Mining groups Rio Tinto and Vedanta Resources are set to sell as much as $5 billion in dollar bonds, part of an expected rush of resources firms seeking to raise funds in debt markets.
Companies in the sector are seeking to refinance existing debt, a chunk of it which is tied to acquisitions, and raise capital, as a boom in commodity prices sparks consolidation and lifts profits in the sector, analysts said.
Rio Tinto and Vedanta bond sales would be hot on the heels of Singapore-listed commodities firm Noble Group, which raised $500 million in bonds in May.

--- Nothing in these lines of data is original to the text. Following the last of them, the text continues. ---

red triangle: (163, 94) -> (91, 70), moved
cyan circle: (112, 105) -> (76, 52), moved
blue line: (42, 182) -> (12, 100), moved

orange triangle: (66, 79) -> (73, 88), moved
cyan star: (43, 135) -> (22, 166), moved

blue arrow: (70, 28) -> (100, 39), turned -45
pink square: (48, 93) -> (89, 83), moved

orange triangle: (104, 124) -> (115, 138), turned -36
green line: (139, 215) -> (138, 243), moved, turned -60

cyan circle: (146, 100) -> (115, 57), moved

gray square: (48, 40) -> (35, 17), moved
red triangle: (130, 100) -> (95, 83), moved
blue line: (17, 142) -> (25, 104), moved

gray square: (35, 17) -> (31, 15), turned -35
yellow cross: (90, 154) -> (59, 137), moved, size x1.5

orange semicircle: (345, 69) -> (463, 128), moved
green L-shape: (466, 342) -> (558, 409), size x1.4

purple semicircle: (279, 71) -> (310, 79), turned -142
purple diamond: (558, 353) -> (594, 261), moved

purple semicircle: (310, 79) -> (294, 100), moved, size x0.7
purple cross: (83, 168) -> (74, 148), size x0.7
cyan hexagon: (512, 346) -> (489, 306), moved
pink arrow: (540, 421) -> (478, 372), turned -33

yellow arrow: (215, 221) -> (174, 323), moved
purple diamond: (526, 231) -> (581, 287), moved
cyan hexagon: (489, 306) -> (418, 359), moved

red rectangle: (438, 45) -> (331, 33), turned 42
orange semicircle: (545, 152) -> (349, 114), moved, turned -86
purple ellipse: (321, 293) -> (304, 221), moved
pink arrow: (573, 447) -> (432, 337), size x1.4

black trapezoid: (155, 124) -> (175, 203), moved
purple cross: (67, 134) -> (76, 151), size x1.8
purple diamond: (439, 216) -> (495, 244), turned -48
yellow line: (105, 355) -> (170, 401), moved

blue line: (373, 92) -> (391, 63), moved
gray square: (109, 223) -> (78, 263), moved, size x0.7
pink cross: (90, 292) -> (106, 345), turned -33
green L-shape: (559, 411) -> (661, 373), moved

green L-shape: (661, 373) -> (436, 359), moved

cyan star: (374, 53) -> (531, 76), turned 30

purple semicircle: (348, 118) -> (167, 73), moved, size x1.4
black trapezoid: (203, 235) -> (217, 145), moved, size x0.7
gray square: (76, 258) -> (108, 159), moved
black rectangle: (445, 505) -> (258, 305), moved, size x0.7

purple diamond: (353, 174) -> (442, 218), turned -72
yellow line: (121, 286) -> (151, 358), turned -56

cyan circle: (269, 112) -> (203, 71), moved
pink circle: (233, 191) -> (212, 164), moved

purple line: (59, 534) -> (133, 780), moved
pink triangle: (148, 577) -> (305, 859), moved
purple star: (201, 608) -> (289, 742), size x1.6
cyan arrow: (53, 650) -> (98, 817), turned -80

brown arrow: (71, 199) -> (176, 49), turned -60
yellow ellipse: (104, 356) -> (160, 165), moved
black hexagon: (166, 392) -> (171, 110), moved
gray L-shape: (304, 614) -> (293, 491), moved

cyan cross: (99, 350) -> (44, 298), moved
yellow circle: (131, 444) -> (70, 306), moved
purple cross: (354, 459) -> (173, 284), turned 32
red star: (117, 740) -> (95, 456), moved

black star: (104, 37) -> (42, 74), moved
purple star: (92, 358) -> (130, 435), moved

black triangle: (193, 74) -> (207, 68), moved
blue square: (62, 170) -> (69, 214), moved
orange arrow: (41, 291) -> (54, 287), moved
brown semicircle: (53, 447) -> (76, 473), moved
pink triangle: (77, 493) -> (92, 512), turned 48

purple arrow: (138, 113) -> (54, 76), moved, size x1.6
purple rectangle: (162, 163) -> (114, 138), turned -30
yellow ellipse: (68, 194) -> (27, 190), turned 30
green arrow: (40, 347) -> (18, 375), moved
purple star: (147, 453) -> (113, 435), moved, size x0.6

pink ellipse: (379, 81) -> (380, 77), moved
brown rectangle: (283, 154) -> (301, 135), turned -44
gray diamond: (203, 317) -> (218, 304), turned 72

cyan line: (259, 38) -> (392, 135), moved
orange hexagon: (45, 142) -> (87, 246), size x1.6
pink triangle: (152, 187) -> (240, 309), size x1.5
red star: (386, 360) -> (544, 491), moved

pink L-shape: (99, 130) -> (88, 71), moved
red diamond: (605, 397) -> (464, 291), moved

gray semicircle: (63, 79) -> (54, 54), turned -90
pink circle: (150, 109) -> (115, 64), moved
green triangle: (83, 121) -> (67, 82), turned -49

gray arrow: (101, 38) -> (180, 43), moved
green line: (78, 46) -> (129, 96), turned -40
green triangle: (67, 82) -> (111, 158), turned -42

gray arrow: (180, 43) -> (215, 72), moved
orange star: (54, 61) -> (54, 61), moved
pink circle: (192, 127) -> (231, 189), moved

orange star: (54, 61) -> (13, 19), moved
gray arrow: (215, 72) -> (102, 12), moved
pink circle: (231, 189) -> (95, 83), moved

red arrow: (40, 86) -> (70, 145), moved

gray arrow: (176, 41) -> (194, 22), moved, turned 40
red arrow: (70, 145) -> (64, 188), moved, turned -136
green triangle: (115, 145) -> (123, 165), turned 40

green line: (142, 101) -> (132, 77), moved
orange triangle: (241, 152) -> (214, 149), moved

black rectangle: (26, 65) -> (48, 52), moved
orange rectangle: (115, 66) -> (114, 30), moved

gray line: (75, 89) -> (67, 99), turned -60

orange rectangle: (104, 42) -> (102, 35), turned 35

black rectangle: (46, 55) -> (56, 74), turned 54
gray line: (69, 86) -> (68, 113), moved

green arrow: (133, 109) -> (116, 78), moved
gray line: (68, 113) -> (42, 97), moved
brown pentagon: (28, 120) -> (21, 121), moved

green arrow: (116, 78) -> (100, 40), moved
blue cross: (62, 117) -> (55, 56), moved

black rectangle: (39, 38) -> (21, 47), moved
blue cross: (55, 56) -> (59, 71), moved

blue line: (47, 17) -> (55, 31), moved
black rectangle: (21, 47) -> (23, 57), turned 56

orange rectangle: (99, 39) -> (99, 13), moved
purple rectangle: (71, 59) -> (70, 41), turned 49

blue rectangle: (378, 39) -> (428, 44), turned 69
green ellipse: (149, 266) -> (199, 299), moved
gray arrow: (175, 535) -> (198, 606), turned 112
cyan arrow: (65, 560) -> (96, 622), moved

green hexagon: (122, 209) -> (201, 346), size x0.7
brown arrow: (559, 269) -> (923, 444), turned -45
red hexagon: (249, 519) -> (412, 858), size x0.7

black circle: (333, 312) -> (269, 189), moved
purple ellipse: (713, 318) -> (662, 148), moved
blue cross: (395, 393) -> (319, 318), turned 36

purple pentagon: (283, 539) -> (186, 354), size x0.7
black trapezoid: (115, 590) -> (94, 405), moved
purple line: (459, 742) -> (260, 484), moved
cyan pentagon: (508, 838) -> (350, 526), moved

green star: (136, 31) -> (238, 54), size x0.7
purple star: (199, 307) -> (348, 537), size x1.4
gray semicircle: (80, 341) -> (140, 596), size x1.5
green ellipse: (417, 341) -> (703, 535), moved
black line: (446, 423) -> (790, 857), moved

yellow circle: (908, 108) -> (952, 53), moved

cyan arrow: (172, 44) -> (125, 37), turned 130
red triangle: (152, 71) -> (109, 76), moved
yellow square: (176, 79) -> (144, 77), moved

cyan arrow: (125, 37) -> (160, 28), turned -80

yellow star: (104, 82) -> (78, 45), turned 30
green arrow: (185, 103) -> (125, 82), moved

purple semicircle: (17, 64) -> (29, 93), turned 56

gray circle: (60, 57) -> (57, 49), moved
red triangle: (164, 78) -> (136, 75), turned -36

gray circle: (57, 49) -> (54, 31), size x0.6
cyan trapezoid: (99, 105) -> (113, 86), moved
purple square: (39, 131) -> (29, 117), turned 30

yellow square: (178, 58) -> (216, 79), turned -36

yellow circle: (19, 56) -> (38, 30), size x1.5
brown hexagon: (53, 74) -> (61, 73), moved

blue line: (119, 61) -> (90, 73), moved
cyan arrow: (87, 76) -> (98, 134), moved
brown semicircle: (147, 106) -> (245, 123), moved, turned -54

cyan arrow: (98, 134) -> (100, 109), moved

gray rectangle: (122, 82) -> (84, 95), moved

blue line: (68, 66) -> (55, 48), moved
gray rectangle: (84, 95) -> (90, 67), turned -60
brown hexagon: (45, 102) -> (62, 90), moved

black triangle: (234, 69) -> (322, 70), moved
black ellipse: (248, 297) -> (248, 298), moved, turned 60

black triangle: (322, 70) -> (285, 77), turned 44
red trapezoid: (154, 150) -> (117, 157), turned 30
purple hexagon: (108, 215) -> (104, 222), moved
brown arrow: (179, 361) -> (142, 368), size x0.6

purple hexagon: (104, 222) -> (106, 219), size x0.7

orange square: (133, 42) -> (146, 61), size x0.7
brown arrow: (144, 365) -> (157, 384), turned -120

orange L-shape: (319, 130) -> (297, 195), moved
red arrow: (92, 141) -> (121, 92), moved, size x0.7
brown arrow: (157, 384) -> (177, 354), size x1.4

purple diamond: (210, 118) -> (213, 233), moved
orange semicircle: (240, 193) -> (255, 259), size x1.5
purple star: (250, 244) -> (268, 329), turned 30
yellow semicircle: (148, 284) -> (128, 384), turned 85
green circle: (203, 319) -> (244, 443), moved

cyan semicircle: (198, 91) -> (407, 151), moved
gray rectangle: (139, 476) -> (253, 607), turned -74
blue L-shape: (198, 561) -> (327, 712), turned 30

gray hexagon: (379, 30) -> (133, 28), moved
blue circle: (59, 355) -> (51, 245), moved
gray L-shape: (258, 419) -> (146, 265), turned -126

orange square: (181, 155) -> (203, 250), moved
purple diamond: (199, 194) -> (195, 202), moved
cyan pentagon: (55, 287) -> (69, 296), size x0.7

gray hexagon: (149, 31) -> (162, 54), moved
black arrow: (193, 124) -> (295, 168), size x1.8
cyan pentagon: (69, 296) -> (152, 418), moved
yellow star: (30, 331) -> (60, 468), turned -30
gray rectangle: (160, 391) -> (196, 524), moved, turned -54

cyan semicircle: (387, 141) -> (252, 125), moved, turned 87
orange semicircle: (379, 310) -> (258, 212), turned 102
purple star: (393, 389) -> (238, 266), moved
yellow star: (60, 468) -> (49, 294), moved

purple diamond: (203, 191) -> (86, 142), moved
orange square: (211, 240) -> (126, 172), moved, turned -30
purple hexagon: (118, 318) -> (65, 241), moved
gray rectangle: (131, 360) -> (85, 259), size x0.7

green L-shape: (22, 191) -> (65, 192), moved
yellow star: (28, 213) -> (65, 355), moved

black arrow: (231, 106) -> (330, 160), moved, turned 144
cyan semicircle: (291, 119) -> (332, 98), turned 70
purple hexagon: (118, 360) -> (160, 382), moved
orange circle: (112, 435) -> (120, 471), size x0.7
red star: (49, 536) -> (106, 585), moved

Though sentiment is still weak in global credit markets, regional bond spreads have recovered significantly since widening to record spreads in mid-March, encouraging firms to come to the market.
The window of opportunity may not last long either because U.S. interest rates could rise later in the year as the Federal Reserve becomes wary about inflation.
They are used as a guide in setting the basis for bond prices globally so higher U.S. rates could mean bigger payouts by bond sellers.
They are taking advantage of a good market right now, said Warut Promboon, a credit analyst for ING in Singapore.
(Resources companies) will rush in, especially companies with maturing debt in the next two years. The window is closing fast so they have to hurry, he said.
Rio Tinto is offering a five-year dollar bond at around 240 basis points (bps) over Treasuries, and a 10-year tranche at around 250 bps, a source involved in the deal said on Tuesday.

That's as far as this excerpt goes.